Frei Statt Facebook?

Seit ein paar Monaten gibt es im Web-2.0-Umfeld einen neuen Hype: Facebook. Gestartet ist es als soziales Studenten-Netzwerk (ähnlich dem hierzulande bekannteren studiVZ). Inzwischen hat sich aber nicht nur die Nutzergemeinschaft über das ursprüngliche Studi-Millieu hinausbewegt, sondern es kam vor allem eine soziale und technische Innovation hinzu, die es so bisher noch nicht gab: Das Portal wurde geöffnet zur Integration von Software von Drittanbietern.
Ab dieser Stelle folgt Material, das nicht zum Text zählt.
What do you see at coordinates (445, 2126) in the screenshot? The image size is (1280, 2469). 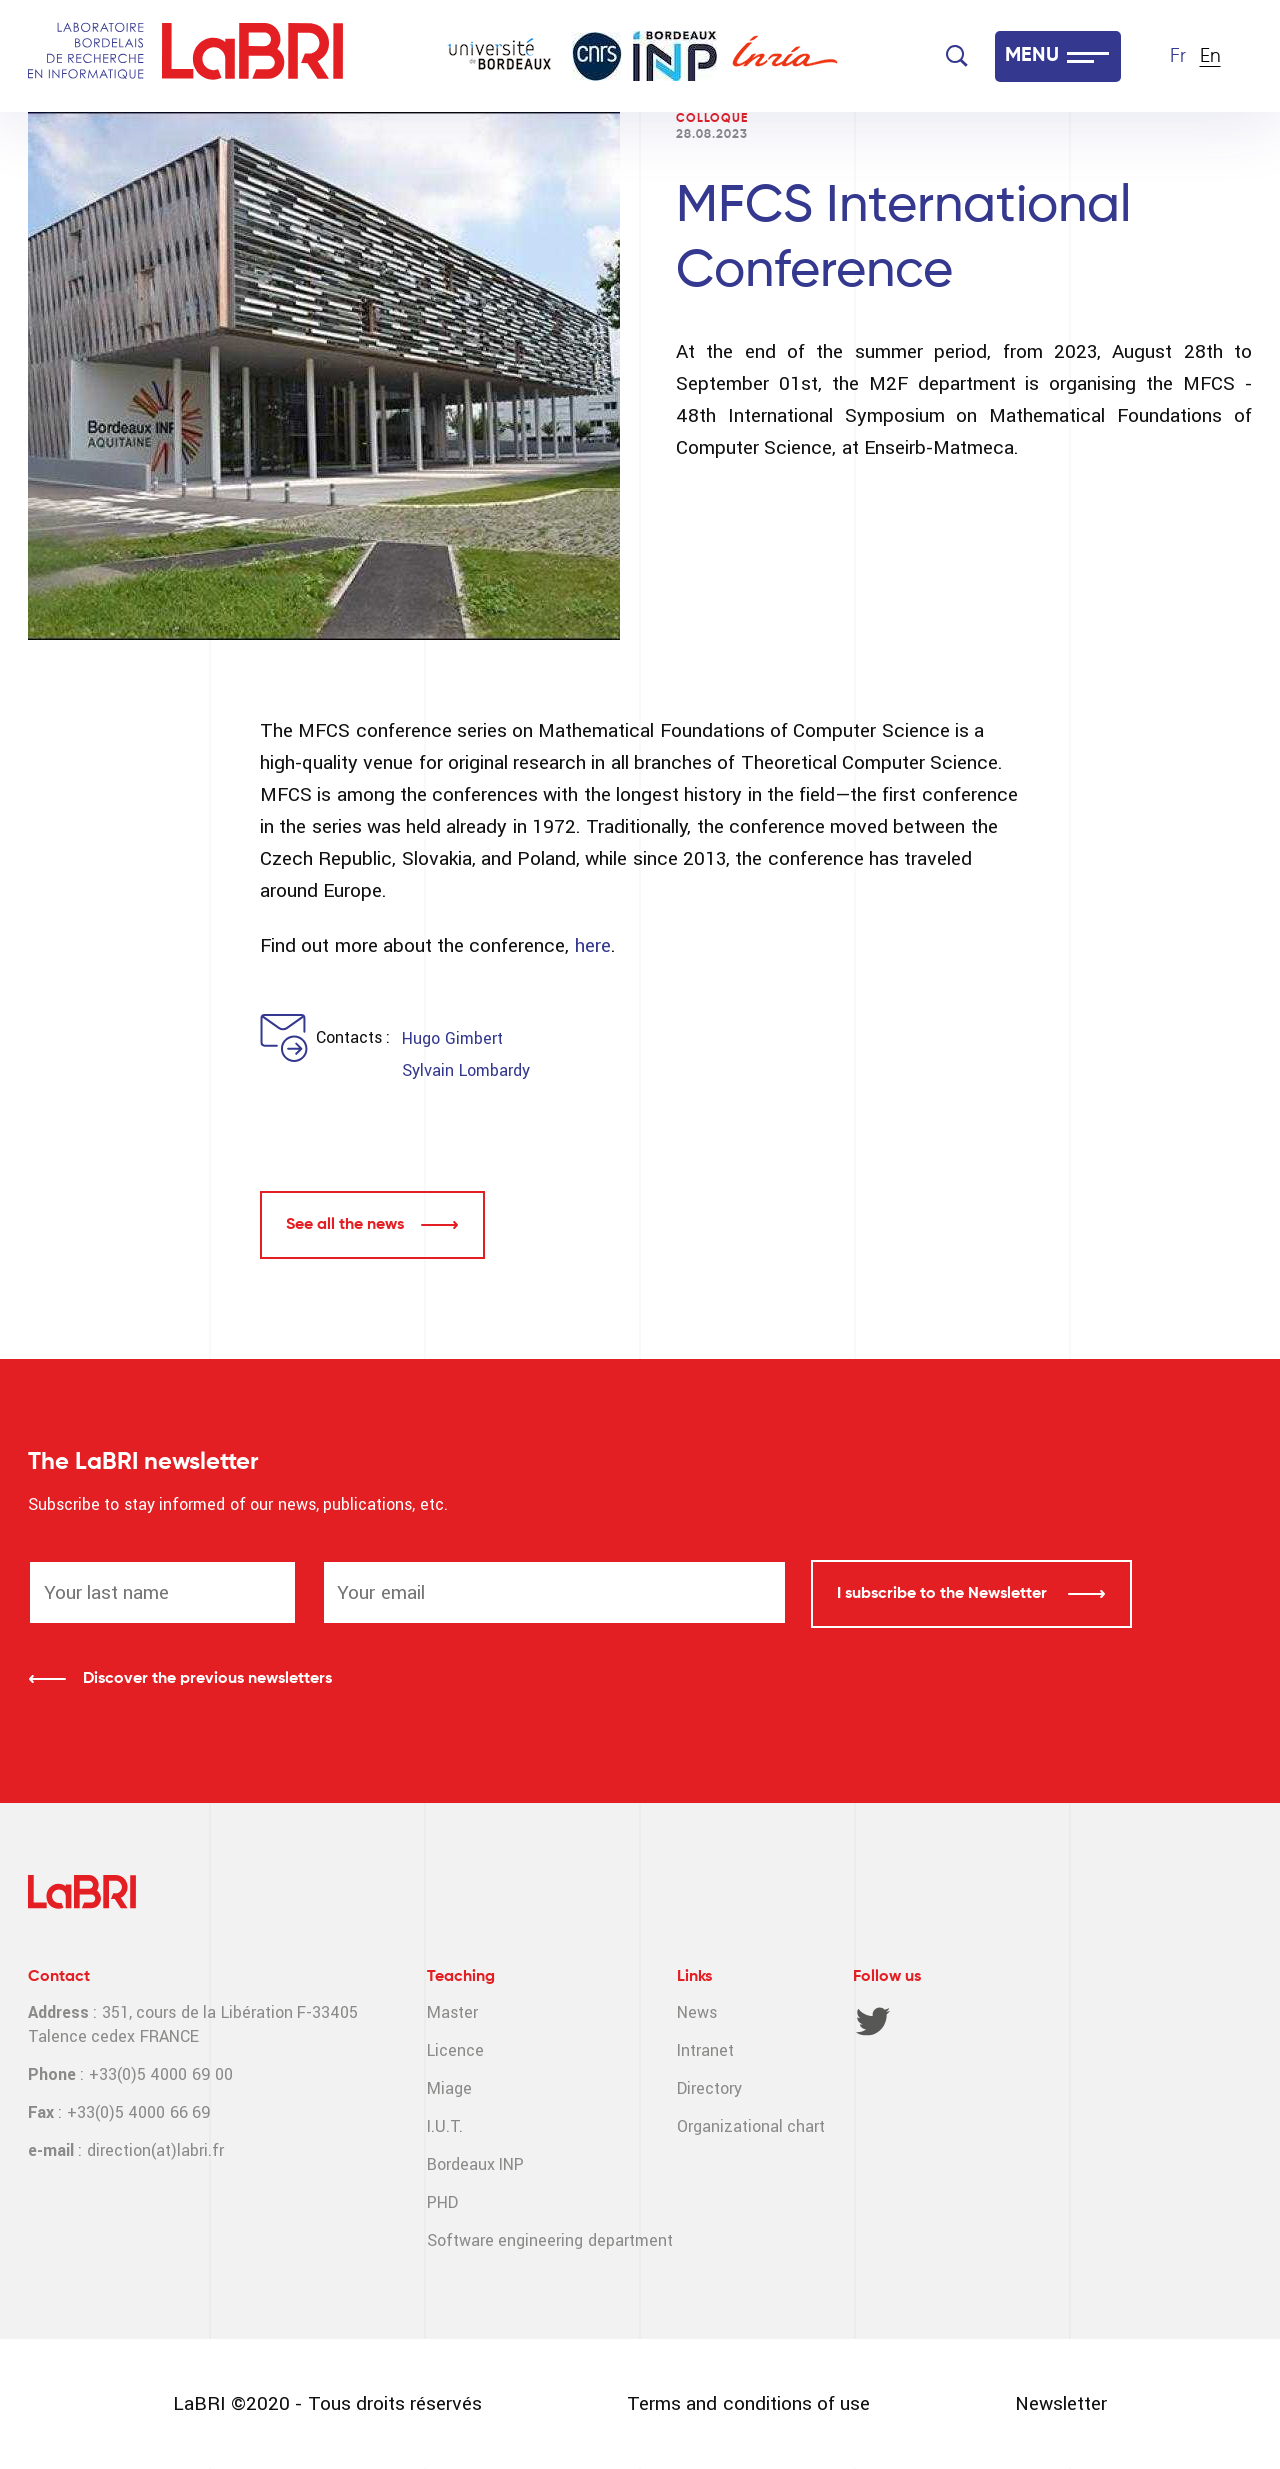 I see `I.U.T.` at bounding box center [445, 2126].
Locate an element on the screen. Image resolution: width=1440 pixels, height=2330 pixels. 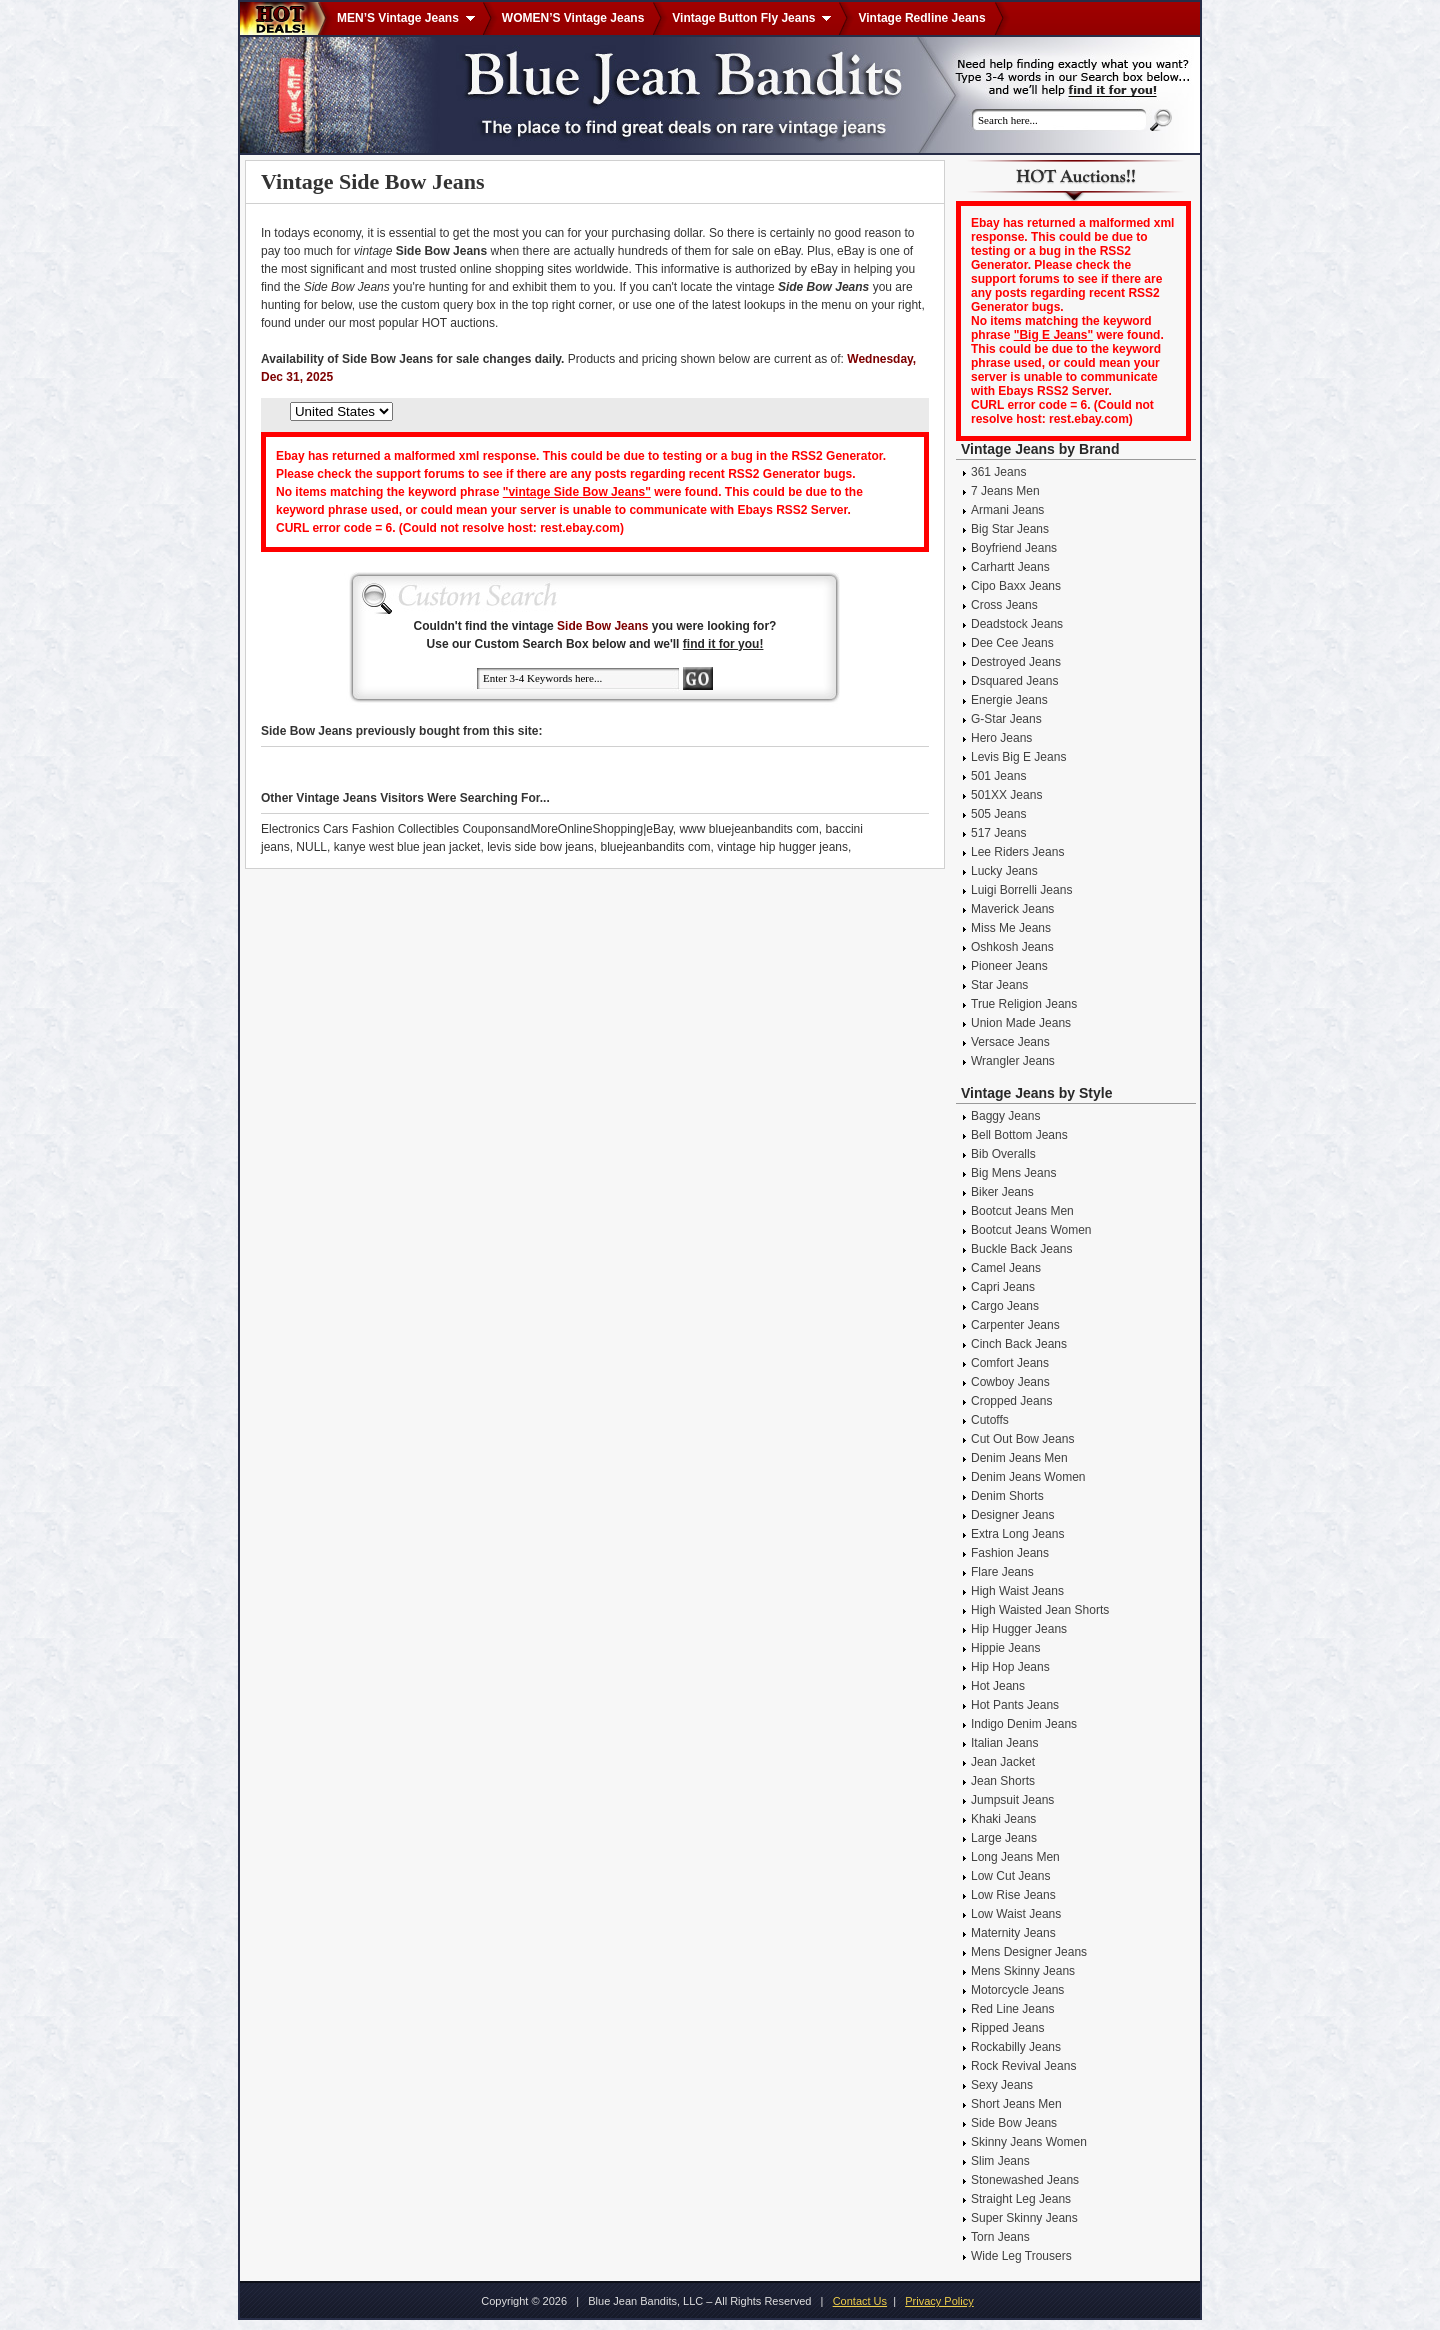 Indigo Denim Jeans is located at coordinates (1024, 1724).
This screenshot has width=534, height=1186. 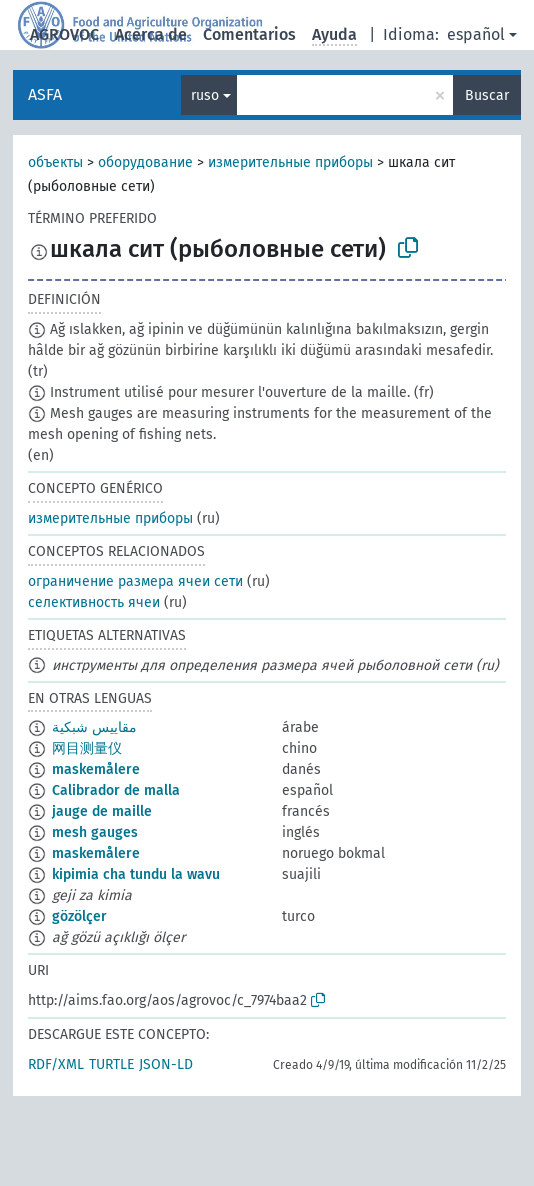 I want to click on TURTLE, so click(x=111, y=1064). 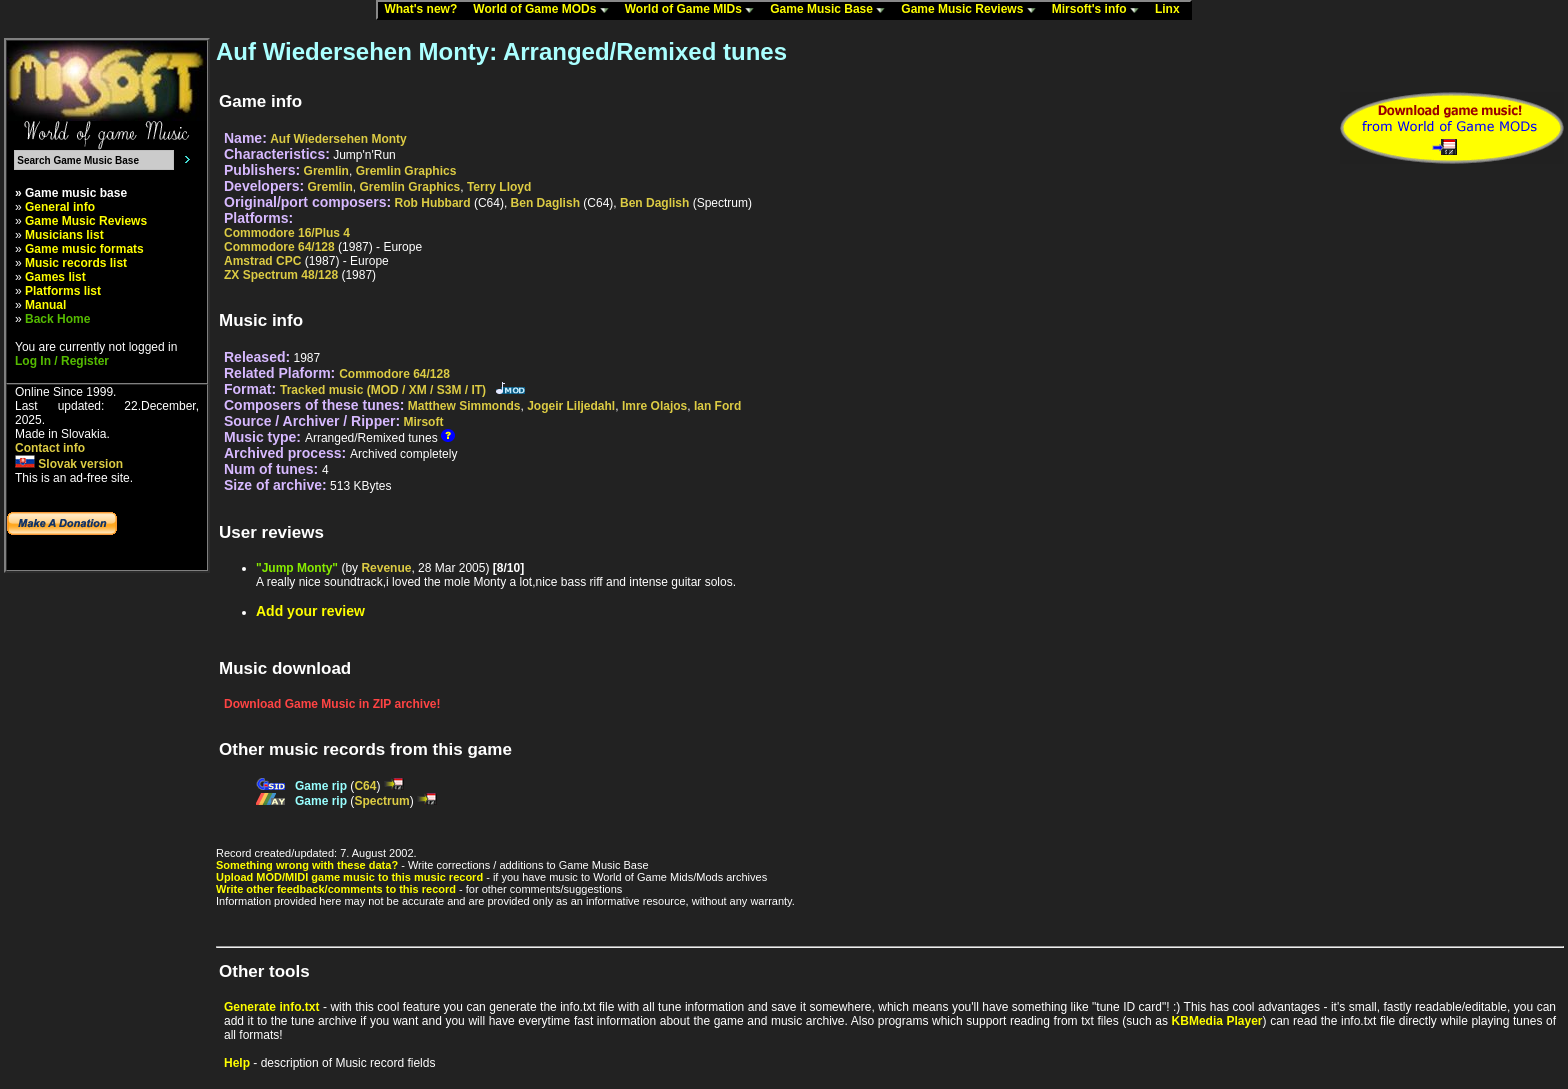 The width and height of the screenshot is (1568, 1089). Describe the element at coordinates (307, 865) in the screenshot. I see `Something wrong with these data?` at that location.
Das klingt erstmal unspektakulär, hat aber vermutlich weitreichende Folgen. Vermarktet wird das unter dem Schlagwort „Betriebssystem fürs Social Web“. Soll heißen: Jetzt muss nicht mehr jeder Anbieter sein eigenes Portal aufmachen und sich mühsam eine kritische Maße an Benutzern erarbeiten, man kann mit deutlich weniger Aufwand sich einfach in das bestehende soziale Netz von Facebook einklinken (und sich die Werbeeinnahmen teilen). Also ganz ähnlich wie bei der Einführung der ersten Betriebssysteme, die es ermöglichten nicht mehr die Hardware selber ansteuern zu müssen. Tatsächlich kommen nun täglich Dutzende neue Anwendungen und 150.000 User dazu. Viele neue Portale fangen gleich bei Facebook an und viele alte binden ihren Service dort ein.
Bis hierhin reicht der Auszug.